Un aroma lejano que nos recuerda que ya es mediodía, un ruidito en las tripas que advierte que llevamos más tiempo de la cuenta sin ingerir nada, un cartel con una fotografía de nuestro plato favorito que nos moviliza a pasarnos la lengua entre los labios…El hambre es, ante todo, un elemento de supervivencia: necesitamos comer cuando el cuerpo está bajo de energía y nutrientes.
¿Qué rol juega el cerebro en todo este proceso? Es ni más ni menos que un elemento clave para detectar tanto el hambre como la saciedad y también para hacer del momento del comer una actividad placentera.
La sensación de hambre en el cerebro es controlada por el hipotálamo, más específicamente por una de las 40 áreas que lo componen: el núcleo paraventricular.
Una región con una gran diversidad de receptores y de neuronas que, de acuerdo a las señales que recibe (hormonales y mecánicas, como la tensión del estómago), hace que se incremente o se atenúe el hambre. Por ejemplo, está conectado con el núcleo arqueado, otra subregión del hipotálamo que detecta señales hormonales que llegan por vía sanguínea, entre ellas las de la leptina, la insulina y la grelina.

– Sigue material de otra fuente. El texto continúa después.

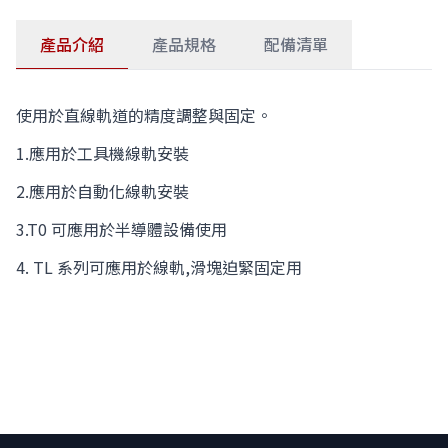
產品介紹
產品規格
配備清單
使用於直線軌道的精度調整與固定。
1.應用於工具機線軌安裝
2.應用於自動化線軌安裝
3.T0 可應用於半導體設備使用
4. TL 系列可應用於線軌,滑塊迫緊固定用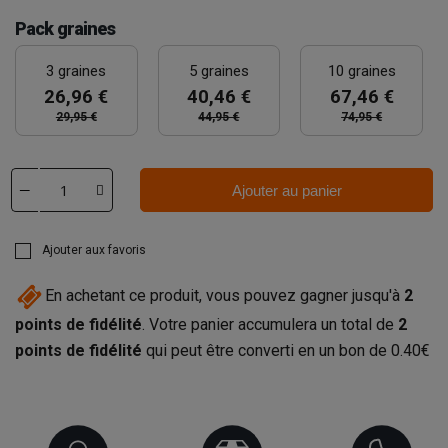
Pack graines
3 graines
5 graines
10 graines
26,96 €
40,46 €
67,46 €
29,95 €
44,95 €
74,95 €
Ajouter au panier
Ajouter aux favoris
En achetant ce produit, vous pouvez gagner jusqu'à
2
points de fidélité
. Votre panier accumulera un total de
2
points de fidélité
qui peut être converti en un bon de
0.40€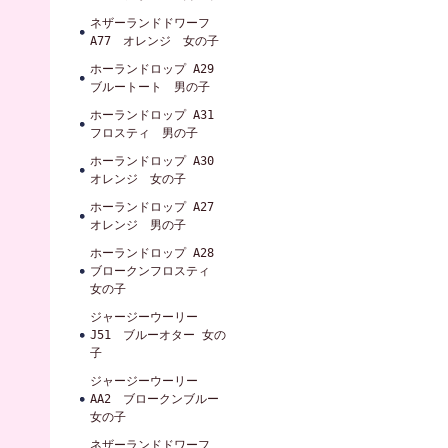
ネザーランドドワーフ
A77 オレンジ 女の子
ホーランドロップ A29
ブルートート 男の子
ホーランドロップ A31
フロスティ 男の子
ホーランドロップ A30
オレンジ 女の子
ホーランドロップ A27
オレンジ 男の子
ホーランドロップ A28
ブロークンフロスティ
女の子
ジャージーウーリー
J51 ブルーオター 女の
子
ジャージーウーリー
AA2 ブロークンブルー
女の子
ネザーランドドワーフ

Las dos primeras, cuando se fijan sobre las neuronas del núcleo arqueado, liberan las llamadas hormonas melanotropas sobre el paraventricular, que hacen disminuir progresivamente la sensación de apetito. En particular, la leptina indica el estado de reservas de energía del organismo y le informa al cerebro cuándo es momento de reponerlas.
La grelina, en cambio, se ocupa de inhibir esas melanotropas, por lo que se la conoce como “la hormona del hambre”: se segrega justo en las horas previas a las comidas.
Apenas comenzamos a comer, la concentración de grelina en sangre disminuye y aumenta la de insulina, que regula el incremento de glucemia (azúcar en sangre) y que activa los mismos mecanismos moleculares que la leptina, es decir, también contribuye a disminuir el apetito. Su función es más inmediata: avisa al cerebro que no hacen falta alimentos en el corto plazo, mientras que la leptina actúa enviando señales más duraderas.
Después de la digestión, la tensión del estómago y las concentraciones de grelina y de insulina retornan a sus valores normales: las reservas de nutrientes y de energía ya están recuperadas.
La otra variable que juega en este proceso de hambre-saciedad está constituida por las interacciones nerviosas. Los receptores mecanosensibles miden la tensión del estómago, cuyos cambios provocan que el cerebro disminuya poco a poco el hambre a medida que se ingieren alimentos. La sensación de saciedad que se prolonga varias horas después de la comida se debe a que el sistema nervioso detecta glucosa en la vena aorta a la salida del intestino. Estas señales llegan al tronco cerebral, también conectado con el núcleo paraventricular.
Un dato importante:
en el caso de la obesidad, las sensaciones de hambre y saciedad se encuentran alteradas. En las personas obesas, la emisión disfuncional de las señales de corto plazo, es decir, las que advierten que acaba de ingerirse un alimento, distorsiona los mecanismos cerebrales de regulación energética. Lo mismo ocurre con las de largo plazo: las señales que emite la grasa contribuye a una gestión incorrecta de los recursos energéticos. “Cuanto mayor sea la atención, mayor y más duradero será el placer”, afirman. Y asegura también que cuando se come con más atención, se come menos (lo que redunda en que es una manera científica y cerebral de adelgazar) y se entrena mejor el gusto para percibir mejor los alimentos y, en definitiva, incrementar el placer. Basta pensar en un experto en vino, capaz de distinguir una centena de aromas. Comer acompañado es otra recomendación clave para incrementar el bienestar.
¿Otra recomendación para estimular el placer de comer? Hacerlo de manera lenta.